Important: the following is merely a discussion of what has helped us. This is not a magic bullet, and should only be applied to some very limited scenarios after you have profiled and you know what you are doing and why. And it helps if you are just a little bit crazy.

First, a brief overview – imagine you are holding Customer objects in memory for an extended period; you have a lot of them in a List<Customer>, and occasionally add more (with suitable threading protection, etc). Further, you have some pre-calculated subsets of the data (perhaps by region) – so a number of smaller List<Customer>. That is entirely inaccurate, but sets the scene ;p

After exhausting alternatives, what we did was:

  • change Customer from a class to a struct (only within this crazy code)
  • change the main store from a List<Customer> to a Customer[]
  • change the subsets from List<Customer> to List<int>, specifically the offset into the main Customer[]

eek; so what does that do for us?

  • the main data is now a single object (the array) on the "large object heap", rather than lots of small objects
  • by using direct access into an array (rather than a list indexer) you can access the data in-situ, so we are not constantly copying Customer values on the stack
  • the int offsets for subsets are essential to make sure we don't have multiple separate values of each record, but on x64 using int offsets rather than references also means our subsets suddenly take half the memory

Note that for some of the more complex code (applying predicates etc), we also had to switch to by-ref passing, i.e.

void SomethingComplex(ref Customer customer) {...}
int custIndex = ...
SomethingComplex(ref customers[custIndex]);

This again is accessing the Customer value in-situ inside the array, rather than copying it.
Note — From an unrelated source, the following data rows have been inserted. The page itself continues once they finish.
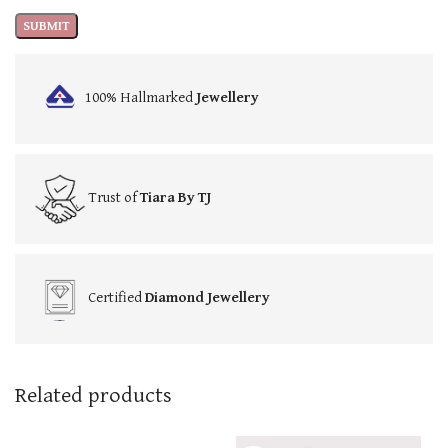
100% Hallmarked
Jewellery
Trust of
Tiara By TJ
Certified
Diamond Jewellery
Related products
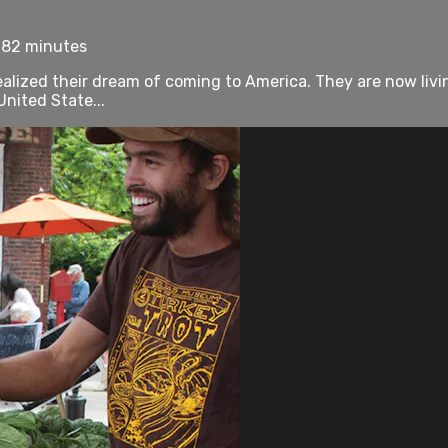
 82 minutes
lized their dream of coming to America. They are now living
United State...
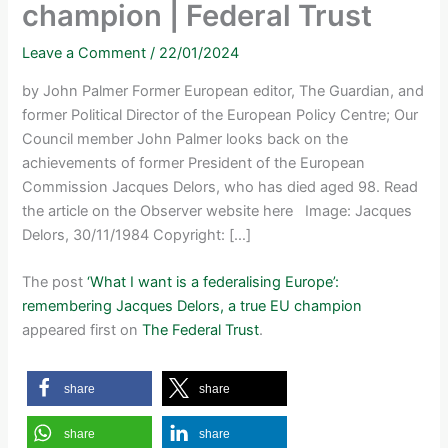
champion | Federal Trust
Leave a Comment
/
22/01/2024
by John Palmer Former European editor, The Guardian, and
former Political Director of the European Policy Centre; Our
Council member John Palmer looks back on the
achievements of former President of the European
Commission Jacques Delors, who has died aged 98. Read
the article on the Observer website here Image: Jacques
Delors, 30/11/1984 Copyright: […]
The post
‘What I want is a federalising Europe’:
remembering Jacques Delors, a true EU champion
appeared first on
The Federal Trust
.
share
share
share
share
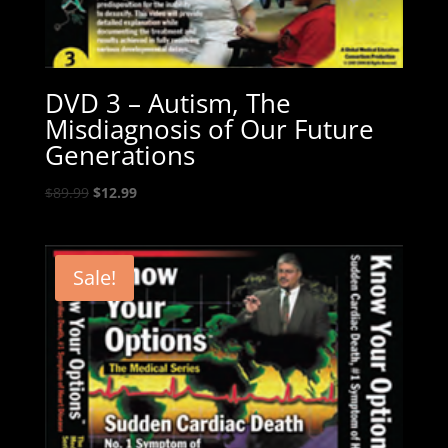
DVD 3 – Autism, The
Misdiagnosis of Our Future
Generations
Original
Current
$
89.99
$
12.99
price
price
was:
is:
$89.99.
$12.99.
Sale!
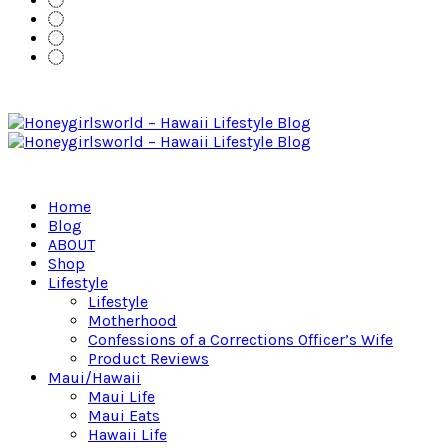
Home
Blog
ABOUT
Shop
Lifestyle
Lifestyle
Motherhood
Confessions of a Corrections Officer’s Wife
Product Reviews
Maui/Hawaii
Maui Life
Maui Eats
Hawaii Life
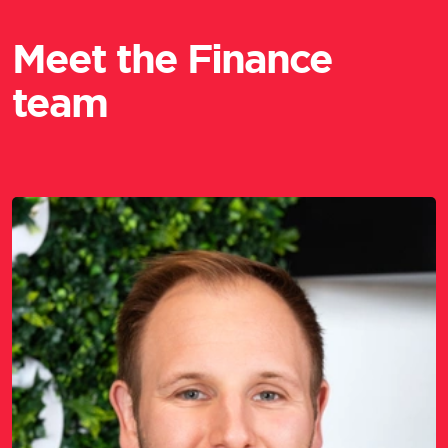
Meet the Finance
team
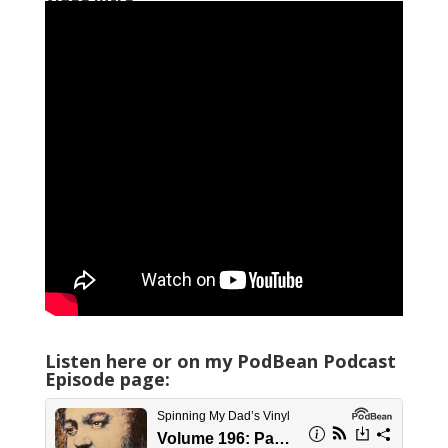
Listen here or on my PodBean Podcast
Episode page:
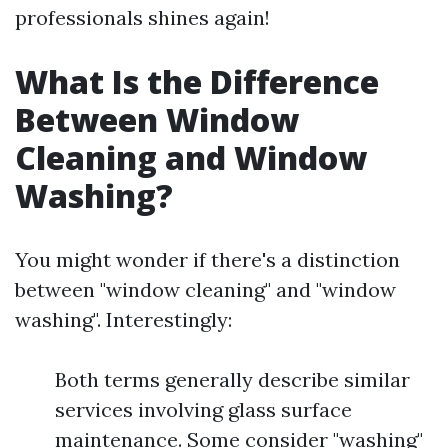
professionals shines again!
What Is the Difference
Between Window
Cleaning and Window
Washing?
You might wonder if there's a distinction
between "window cleaning" and "window
washing". Interestingly:
Both terms generally describe similar
services involving glass surface
maintenance. Some consider "washing"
To finish off the bad-practice sheet, we also had some crazy changes to replace some reference data inside the record to fixed sized buffers inside the value (avoiding an array on the heap per item), and some corresponding unsafe code to query it (including the rarely-used stackalloc), but that code is probably a bit complex to cover properly - essentially: we removed all the objects/references from this data. And after removing the objects, there is nothing for GC to look at.


It helped! Here’s the “after”, at the same scales:


As you can see, there are still a few vertical spikes (which still tie into GC), but they are much less dense, and less tall. Basically, the server is no longer tied up in knots. The code is a bit less OOP than we might usually do, but it is a: constrained to this very specific scenario (this is absolutely not a carte-blanche “make everything a struct”), and b: for understood reasons.

Plus, it was pretty interesting (oh dear; I really, really need to get out more). Enjoy.


  • You need to be really careful messing with this – especially with updates etc, since your records are certainly over-size for atomic read/write, and you don’t want callers seeing torn data.
  • This is not about “struct is faster” – please don’t let that be what you take away; this is a very specific scenario.
  • You need to be really careful to avoid copying fat values on the stack.
  • This code really is well outside of the normal bell-curve. Indeed, it is pretty resonant of XNA-style C# (for games, where GC hurts the frame-rate).